┏━━

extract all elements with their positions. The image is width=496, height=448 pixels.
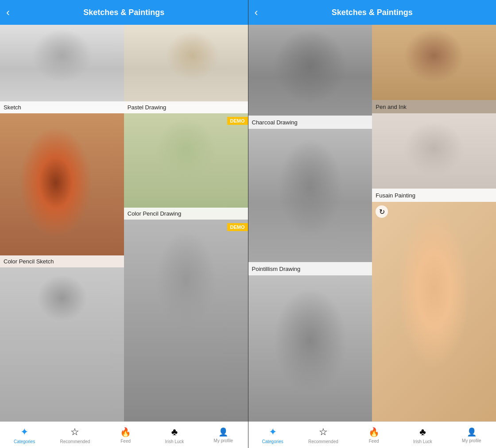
bottom-right-demo-badge: DEMO [227, 223, 248, 231]
right-categories-label: Categories [262, 439, 283, 444]
right-nav-my-profile[interactable]: 👤 My profile [458, 427, 485, 443]
right-bottom-nav: ✦ Categories ☆ Recommended 🔥 Feed ♣ Iris… [248, 421, 496, 448]
irish-luck-icon: ♣ [171, 426, 178, 438]
my-profile-label: My profile [214, 438, 233, 443]
right-irish-luck-icon: ♣ [419, 426, 426, 438]
right-nav-irish-luck[interactable]: ♣ Irish Luck [409, 426, 436, 444]
pen-ink-item[interactable]: Pen and Ink [372, 25, 496, 113]
fusain-item[interactable]: Fusain Painting [372, 113, 496, 202]
right-nav-feed[interactable]: 🔥 Feed [360, 427, 387, 444]
feed-label: Feed [120, 439, 131, 444]
categories-icon: ✦ [20, 426, 28, 438]
nav-categories[interactable]: ✦ Categories [11, 426, 38, 444]
my-profile-icon: 👤 [218, 427, 228, 437]
right-feed-icon: 🔥 [368, 427, 380, 437]
left-bottom-nav: ✦ Categories ☆ Recommended 🔥 Feed ♣ Iris… [0, 421, 248, 448]
right-my-profile-label: My profile [462, 438, 481, 443]
right-irish-luck-label: Irish Luck [413, 439, 432, 444]
recommended-icon: ☆ [70, 426, 79, 438]
color-pencil-sketch-label: Color Pencil Sketch [0, 255, 124, 267]
left-header-title: Sketches & Paintings [83, 8, 164, 17]
charcoal-label: Charcoal Drawing [252, 119, 298, 126]
right-bottom-sketch-item[interactable] [248, 275, 372, 422]
sketch-item[interactable]: Sketch [0, 25, 124, 113]
right-feed-label: Feed [369, 439, 379, 444]
pen-ink-label: Pen and Ink [376, 104, 406, 110]
right-recommended-label: Recommended [308, 439, 338, 444]
fusain-label: Fusain Painting [376, 192, 415, 199]
right-content: Charcoal Drawing Pointillism Drawing [248, 25, 496, 421]
categories-label: Categories [14, 439, 35, 444]
pastel-item[interactable]: Pastel Drawing [124, 25, 248, 113]
left-header: ‹ Sketches & Paintings [0, 0, 248, 25]
pointillism-item[interactable]: Pointillism Drawing [248, 129, 372, 275]
color-pencil-sketch-item[interactable]: Color Pencil Sketch [0, 113, 124, 267]
bottom-left-item[interactable] [0, 267, 124, 421]
right-header-title: Sketches & Paintings [332, 8, 413, 17]
right-phone-panel: ‹ Sketches & Paintings Charcoal Drawing … [248, 0, 496, 448]
right-nav-recommended[interactable]: ☆ Recommended [308, 426, 338, 444]
left-back-button[interactable]: ‹ [6, 6, 10, 19]
bottom-right-top-item[interactable]: DEMO [124, 220, 248, 421]
nav-recommended[interactable]: ☆ Recommended [60, 426, 90, 444]
right-nav-categories[interactable]: ✦ Categories [260, 426, 286, 444]
nav-my-profile[interactable]: 👤 My profile [210, 427, 236, 443]
color-pencil-item[interactable]: DEMO Color Pencil Drawing [124, 113, 248, 220]
feed-icon: 🔥 [120, 427, 131, 437]
nav-feed[interactable]: 🔥 Feed [112, 427, 139, 444]
nav-irish-luck[interactable]: ♣ Irish Luck [161, 426, 188, 444]
right-recommended-icon: ☆ [319, 426, 328, 438]
recommended-label: Recommended [60, 439, 90, 444]
sketch-label: Sketch [0, 101, 124, 113]
color-pencil-label: Color Pencil Drawing [124, 208, 248, 220]
left-content: Sketch Color Pencil Sketch Pas [0, 25, 248, 421]
right-categories-icon: ✦ [269, 426, 277, 438]
colorful-item[interactable]: ↻ [372, 202, 496, 421]
right-header: ‹ Sketches & Paintings [248, 0, 496, 25]
left-phone-panel: ‹ Sketches & Paintings Sketch Color Penc… [0, 0, 248, 448]
irish-luck-label: Irish Luck [165, 439, 184, 444]
right-back-button[interactable]: ‹ [255, 6, 258, 19]
pointillism-label: Pointillism Drawing [252, 266, 301, 272]
charcoal-item[interactable]: Charcoal Drawing [248, 25, 372, 129]
spin-icon: ↻ [376, 205, 388, 218]
pastel-label: Pastel Drawing [124, 101, 248, 113]
right-my-profile-icon: 👤 [467, 427, 477, 437]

┗━━

How many of the lines in the records include the word "fusain"? Only the number should be given.

▸ Task result:
2